Records shown:
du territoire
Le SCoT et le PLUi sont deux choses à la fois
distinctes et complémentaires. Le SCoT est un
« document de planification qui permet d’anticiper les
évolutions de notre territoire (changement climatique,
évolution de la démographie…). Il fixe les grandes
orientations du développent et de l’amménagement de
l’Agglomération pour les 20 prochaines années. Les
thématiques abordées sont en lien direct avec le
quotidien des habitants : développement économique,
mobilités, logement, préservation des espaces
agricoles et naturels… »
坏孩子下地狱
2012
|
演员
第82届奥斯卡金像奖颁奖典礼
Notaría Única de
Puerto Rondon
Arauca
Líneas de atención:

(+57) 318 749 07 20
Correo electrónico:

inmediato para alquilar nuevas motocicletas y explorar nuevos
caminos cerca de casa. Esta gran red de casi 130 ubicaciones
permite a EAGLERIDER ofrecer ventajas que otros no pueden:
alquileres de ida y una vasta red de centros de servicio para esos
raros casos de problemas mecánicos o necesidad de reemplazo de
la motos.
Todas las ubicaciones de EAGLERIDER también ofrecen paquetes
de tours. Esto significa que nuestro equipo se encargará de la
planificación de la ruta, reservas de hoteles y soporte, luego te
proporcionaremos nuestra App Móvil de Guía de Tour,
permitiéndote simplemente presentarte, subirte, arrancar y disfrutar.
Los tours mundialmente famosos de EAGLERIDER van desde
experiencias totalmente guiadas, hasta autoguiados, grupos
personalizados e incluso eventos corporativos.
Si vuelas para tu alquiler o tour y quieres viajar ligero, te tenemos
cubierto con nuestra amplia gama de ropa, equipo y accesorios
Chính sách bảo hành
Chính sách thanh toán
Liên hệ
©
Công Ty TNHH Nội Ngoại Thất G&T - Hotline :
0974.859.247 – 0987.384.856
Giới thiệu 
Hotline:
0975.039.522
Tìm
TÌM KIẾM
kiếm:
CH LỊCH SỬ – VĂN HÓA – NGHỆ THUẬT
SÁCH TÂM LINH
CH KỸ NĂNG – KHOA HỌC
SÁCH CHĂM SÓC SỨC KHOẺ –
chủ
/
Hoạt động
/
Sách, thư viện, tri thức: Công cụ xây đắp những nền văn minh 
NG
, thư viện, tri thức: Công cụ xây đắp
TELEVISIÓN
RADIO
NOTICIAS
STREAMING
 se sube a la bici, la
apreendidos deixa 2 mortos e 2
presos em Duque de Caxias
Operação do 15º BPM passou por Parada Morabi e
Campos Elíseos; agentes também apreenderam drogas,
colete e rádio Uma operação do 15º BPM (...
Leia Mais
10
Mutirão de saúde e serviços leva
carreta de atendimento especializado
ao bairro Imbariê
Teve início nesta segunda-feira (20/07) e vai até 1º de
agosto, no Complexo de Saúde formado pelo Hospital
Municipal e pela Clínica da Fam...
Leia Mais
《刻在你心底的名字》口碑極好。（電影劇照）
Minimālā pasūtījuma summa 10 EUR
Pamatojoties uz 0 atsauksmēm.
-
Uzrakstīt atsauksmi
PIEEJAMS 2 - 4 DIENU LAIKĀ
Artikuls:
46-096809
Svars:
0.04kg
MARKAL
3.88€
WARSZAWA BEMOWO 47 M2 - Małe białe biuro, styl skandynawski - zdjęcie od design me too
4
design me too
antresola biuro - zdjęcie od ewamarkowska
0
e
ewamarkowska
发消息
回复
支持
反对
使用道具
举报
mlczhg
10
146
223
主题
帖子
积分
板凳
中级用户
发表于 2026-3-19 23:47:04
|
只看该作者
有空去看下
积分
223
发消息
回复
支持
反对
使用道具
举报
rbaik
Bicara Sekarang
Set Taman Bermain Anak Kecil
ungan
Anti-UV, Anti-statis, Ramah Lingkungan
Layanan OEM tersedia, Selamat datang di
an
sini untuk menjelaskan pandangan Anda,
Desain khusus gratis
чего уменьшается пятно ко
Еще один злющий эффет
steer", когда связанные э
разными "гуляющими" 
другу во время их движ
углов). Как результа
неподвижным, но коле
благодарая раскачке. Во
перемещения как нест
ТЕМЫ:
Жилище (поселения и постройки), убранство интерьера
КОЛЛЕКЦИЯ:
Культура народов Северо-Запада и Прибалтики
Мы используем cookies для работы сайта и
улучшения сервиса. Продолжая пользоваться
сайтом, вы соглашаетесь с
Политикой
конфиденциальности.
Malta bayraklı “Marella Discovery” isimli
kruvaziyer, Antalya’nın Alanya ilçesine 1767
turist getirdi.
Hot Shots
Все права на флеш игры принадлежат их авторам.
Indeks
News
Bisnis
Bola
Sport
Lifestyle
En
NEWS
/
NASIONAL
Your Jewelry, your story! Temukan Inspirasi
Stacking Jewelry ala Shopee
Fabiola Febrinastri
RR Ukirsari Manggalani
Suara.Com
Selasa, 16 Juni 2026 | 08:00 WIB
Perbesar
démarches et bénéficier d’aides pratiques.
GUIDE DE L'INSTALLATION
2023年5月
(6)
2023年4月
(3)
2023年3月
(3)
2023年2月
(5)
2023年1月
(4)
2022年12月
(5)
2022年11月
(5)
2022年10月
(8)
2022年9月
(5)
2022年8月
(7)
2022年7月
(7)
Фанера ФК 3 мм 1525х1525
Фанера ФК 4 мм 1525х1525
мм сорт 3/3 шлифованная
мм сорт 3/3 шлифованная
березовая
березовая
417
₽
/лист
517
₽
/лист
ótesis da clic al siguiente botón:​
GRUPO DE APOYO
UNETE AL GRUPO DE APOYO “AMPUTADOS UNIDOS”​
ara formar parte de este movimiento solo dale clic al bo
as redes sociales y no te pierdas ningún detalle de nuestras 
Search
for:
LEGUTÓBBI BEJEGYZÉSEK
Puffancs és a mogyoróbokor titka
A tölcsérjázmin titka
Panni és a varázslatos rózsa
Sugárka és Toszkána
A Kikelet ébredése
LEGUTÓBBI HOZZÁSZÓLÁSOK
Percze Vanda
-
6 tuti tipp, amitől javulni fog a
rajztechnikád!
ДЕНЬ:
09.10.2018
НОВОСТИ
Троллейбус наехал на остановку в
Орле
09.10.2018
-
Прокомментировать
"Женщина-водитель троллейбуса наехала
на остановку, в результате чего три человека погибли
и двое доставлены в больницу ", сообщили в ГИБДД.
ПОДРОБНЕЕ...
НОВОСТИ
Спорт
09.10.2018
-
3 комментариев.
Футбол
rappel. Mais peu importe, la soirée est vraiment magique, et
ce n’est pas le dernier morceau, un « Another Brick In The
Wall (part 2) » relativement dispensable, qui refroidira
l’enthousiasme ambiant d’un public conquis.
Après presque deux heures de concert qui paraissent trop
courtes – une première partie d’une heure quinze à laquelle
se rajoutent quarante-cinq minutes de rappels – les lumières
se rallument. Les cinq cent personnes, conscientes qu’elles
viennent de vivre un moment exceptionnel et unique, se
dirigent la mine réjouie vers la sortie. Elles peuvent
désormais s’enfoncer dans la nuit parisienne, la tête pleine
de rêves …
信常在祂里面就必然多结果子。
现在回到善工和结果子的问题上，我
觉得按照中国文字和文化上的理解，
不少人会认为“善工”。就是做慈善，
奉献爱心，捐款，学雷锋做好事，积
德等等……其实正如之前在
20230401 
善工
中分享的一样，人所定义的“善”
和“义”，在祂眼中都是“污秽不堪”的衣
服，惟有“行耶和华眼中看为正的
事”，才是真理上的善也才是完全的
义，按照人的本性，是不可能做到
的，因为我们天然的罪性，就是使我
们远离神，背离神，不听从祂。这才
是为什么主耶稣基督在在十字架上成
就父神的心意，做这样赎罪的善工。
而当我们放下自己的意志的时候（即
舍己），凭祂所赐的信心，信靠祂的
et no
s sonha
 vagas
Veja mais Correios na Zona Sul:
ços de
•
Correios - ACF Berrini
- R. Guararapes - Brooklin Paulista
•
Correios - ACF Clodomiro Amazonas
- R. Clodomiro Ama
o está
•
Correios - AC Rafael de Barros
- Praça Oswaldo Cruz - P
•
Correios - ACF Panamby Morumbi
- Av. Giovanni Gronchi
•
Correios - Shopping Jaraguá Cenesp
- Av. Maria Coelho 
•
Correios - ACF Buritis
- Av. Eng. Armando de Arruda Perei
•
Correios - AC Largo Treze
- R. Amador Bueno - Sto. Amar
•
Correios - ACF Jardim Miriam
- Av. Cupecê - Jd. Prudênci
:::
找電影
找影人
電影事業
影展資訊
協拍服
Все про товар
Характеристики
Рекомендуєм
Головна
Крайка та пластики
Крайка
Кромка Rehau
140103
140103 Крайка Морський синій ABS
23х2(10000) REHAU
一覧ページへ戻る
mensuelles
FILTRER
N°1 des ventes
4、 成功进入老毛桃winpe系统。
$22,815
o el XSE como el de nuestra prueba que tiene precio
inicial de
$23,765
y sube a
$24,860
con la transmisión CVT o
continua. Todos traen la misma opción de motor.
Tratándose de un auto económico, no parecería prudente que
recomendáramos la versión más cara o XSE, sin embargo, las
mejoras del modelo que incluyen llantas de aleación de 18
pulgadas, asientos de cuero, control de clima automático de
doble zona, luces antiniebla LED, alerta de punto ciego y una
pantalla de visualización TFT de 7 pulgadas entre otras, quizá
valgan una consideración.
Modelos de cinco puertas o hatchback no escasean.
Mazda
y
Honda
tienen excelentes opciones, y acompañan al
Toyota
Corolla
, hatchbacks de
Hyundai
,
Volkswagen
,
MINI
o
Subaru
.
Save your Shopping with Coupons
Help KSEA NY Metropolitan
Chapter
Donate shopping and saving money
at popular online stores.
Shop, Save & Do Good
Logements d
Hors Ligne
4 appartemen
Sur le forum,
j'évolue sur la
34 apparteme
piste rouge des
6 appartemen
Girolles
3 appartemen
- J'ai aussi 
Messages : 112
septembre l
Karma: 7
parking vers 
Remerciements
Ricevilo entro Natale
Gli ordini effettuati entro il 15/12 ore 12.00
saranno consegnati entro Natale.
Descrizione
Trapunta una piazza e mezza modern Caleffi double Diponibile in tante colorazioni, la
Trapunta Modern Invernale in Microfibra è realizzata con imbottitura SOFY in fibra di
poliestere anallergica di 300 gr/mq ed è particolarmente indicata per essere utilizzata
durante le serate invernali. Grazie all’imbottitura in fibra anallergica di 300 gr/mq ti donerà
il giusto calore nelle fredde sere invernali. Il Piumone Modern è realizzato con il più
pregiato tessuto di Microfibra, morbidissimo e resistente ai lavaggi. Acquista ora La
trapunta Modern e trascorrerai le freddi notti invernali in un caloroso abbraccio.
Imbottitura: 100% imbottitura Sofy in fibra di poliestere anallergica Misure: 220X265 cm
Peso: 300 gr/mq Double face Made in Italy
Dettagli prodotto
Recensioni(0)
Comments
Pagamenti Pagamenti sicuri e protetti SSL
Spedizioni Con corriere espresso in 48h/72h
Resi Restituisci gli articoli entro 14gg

The task: Where a line of the entries contains the word "Natale", copy that line.

Response area:
Ricevilo entro Natale
saranno consegnati entro Natale.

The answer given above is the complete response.